Despite the outcry, Israel attacked Gaza again on Monday and witnesses reported explosions in the south of the besieged area. However, fighting had largely subsided on the second day of a “pause” called by the army to facilitate aid deliveries.

The relative calm came when Israeli Prime Minister Benjamin Netanyahu dissolved his war cabinet, reflecting the political fractures in the country.

David Mencer, spokesman for the prime minister’s office, said the body was dissolved following the resignation of centrist leader Benny Gantz, who had called for the formation of a war cabinet in order to join a unity government.

The “pause” in aid deliveries along a route in the south of the Gaza Strip during the day, announced by the Israeli military over the weekend, appeared to continue on Monday.

The Health Ministry in the Hamas-ruled Gaza Strip said it had recorded ten deaths in the past 24 hours, one of the lowest daily death tolls since the war began.

Palestinian officials reported tank fire there early Monday, before the start of the daily “local, tactical pause in military activities” announced by the army.

In Gaza City, medics at Al-Ahli Hospital said at least five people were killed in two separate airstrikes, and witnesses reported tank fire in the Zeitun district.

Residents reported that at least one attack hit the Bureij refugee camp in central Gaza.

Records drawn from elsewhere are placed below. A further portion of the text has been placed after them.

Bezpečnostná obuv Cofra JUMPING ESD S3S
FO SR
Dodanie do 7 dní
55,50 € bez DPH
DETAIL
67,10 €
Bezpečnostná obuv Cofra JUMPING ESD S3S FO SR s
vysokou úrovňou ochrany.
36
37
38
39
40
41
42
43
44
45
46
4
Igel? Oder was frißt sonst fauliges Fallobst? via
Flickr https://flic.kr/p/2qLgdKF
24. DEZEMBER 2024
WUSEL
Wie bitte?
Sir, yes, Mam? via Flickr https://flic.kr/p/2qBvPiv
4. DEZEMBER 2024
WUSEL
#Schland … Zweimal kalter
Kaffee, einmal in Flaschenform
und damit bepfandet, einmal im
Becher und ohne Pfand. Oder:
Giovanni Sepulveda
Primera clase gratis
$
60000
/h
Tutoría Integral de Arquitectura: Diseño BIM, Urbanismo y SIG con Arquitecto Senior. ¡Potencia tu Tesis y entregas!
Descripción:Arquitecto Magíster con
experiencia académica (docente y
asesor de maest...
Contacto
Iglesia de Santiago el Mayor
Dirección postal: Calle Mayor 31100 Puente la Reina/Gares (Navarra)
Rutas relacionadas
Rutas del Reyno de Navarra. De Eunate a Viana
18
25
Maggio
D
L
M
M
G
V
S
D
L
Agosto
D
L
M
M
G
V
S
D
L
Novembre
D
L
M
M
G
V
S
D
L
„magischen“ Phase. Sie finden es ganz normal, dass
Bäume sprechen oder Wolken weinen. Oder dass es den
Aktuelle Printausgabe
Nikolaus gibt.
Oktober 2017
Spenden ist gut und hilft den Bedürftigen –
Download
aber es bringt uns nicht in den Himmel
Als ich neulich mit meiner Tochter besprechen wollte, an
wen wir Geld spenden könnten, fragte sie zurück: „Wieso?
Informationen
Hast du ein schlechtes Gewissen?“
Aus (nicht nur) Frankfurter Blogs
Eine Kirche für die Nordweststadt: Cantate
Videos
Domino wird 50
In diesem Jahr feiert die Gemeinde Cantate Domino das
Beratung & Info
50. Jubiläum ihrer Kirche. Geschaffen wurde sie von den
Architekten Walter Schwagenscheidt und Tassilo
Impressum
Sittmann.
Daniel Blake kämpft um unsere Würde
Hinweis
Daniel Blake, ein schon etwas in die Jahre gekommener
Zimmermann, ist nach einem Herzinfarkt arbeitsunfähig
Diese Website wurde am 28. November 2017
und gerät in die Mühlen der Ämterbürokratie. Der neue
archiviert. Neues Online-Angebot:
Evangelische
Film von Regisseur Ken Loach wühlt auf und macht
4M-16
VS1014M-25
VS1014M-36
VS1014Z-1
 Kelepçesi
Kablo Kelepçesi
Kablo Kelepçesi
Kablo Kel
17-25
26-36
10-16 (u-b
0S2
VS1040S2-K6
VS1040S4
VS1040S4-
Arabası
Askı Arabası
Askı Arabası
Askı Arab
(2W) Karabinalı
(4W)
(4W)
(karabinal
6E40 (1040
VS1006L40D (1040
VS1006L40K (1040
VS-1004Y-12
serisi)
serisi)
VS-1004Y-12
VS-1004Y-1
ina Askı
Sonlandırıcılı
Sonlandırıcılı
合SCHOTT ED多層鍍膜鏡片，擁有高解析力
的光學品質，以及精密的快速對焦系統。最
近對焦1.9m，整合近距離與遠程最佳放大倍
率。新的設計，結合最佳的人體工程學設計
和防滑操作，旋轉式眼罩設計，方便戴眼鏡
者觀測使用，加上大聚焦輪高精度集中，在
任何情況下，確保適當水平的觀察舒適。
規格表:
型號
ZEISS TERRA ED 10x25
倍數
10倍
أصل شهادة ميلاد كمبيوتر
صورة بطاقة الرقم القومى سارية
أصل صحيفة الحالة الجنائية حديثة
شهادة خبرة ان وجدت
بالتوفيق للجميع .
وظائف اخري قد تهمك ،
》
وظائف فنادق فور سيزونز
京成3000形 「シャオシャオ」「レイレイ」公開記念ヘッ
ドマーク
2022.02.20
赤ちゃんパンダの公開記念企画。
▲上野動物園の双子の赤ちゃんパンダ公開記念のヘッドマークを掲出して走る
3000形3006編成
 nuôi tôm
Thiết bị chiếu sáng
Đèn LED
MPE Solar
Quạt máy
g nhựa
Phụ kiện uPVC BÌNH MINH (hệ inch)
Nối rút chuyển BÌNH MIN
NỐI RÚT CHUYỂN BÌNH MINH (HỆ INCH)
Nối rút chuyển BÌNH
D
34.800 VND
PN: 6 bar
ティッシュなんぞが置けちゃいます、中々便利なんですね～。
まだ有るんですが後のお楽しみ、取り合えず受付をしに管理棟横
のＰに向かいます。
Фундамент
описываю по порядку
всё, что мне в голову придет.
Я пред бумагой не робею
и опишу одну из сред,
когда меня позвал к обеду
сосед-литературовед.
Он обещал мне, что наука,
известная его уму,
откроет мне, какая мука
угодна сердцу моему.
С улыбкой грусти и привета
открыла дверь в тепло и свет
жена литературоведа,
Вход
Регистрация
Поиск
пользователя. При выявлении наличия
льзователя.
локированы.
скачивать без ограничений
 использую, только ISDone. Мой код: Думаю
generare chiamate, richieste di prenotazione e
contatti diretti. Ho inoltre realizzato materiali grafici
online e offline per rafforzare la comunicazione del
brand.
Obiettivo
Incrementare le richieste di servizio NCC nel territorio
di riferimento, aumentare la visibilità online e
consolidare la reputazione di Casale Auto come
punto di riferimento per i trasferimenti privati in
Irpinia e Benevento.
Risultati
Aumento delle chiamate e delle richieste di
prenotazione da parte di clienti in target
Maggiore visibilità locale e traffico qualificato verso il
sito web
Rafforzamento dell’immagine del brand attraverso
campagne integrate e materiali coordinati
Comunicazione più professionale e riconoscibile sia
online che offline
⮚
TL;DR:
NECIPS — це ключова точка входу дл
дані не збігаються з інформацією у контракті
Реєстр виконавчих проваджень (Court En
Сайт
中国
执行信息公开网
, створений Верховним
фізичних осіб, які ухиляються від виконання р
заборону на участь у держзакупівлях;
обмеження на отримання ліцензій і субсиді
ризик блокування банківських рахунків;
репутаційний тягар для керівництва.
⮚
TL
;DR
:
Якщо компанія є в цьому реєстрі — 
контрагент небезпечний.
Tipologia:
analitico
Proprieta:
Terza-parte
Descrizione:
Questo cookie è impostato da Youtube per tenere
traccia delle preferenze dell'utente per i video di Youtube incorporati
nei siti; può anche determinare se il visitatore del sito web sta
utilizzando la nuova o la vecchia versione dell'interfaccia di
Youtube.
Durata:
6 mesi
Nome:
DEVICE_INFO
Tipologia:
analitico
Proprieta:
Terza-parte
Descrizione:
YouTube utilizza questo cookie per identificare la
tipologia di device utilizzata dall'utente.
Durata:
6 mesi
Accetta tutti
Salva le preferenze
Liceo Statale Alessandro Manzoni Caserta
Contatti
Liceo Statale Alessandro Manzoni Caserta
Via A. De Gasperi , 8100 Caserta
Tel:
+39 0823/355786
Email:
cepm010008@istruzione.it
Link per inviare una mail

The military said the disruption “will continue from 8:00 a.m. (05:00 GMT) to 7:00 p.m. (16:00 GMT) daily until further notice for humanitarian reasons along the road from the Kerem Shalom crossing to Salah al-Din Street and then north.”

The military said troops were still deployed in Rafah and the center of the Gaza Strip. There had been “close combat” in which several insurgents had been killed.

Since ground troops entered Rafah against Hamas in early May, they have killed hundreds of militants and found “hundreds” of tunnel shafts, a military statement said on Monday.

“Waiting” for Hamas

In a message for the Muslim festival of sacrifice Eid al-Adha late Sunday, US President Joe Biden called for the implementation of a ceasefire plan he outlined last month, saying it was “the best way to end the violence in the Gaza Strip”.

Biden’s plan calls for an initial six-week pause in fighting and the release of hostages by Hamas in exchange for the release of Palestinian prisoners held in Israel.

Hamas insists on the complete withdrawal of Israeli forces and a permanent ceasefire. Netanyahu’s far-right coalition partners firmly reject a ceasefire.

He also regularly faces street protests by tens of thousands demanding an agreement to release the hostages.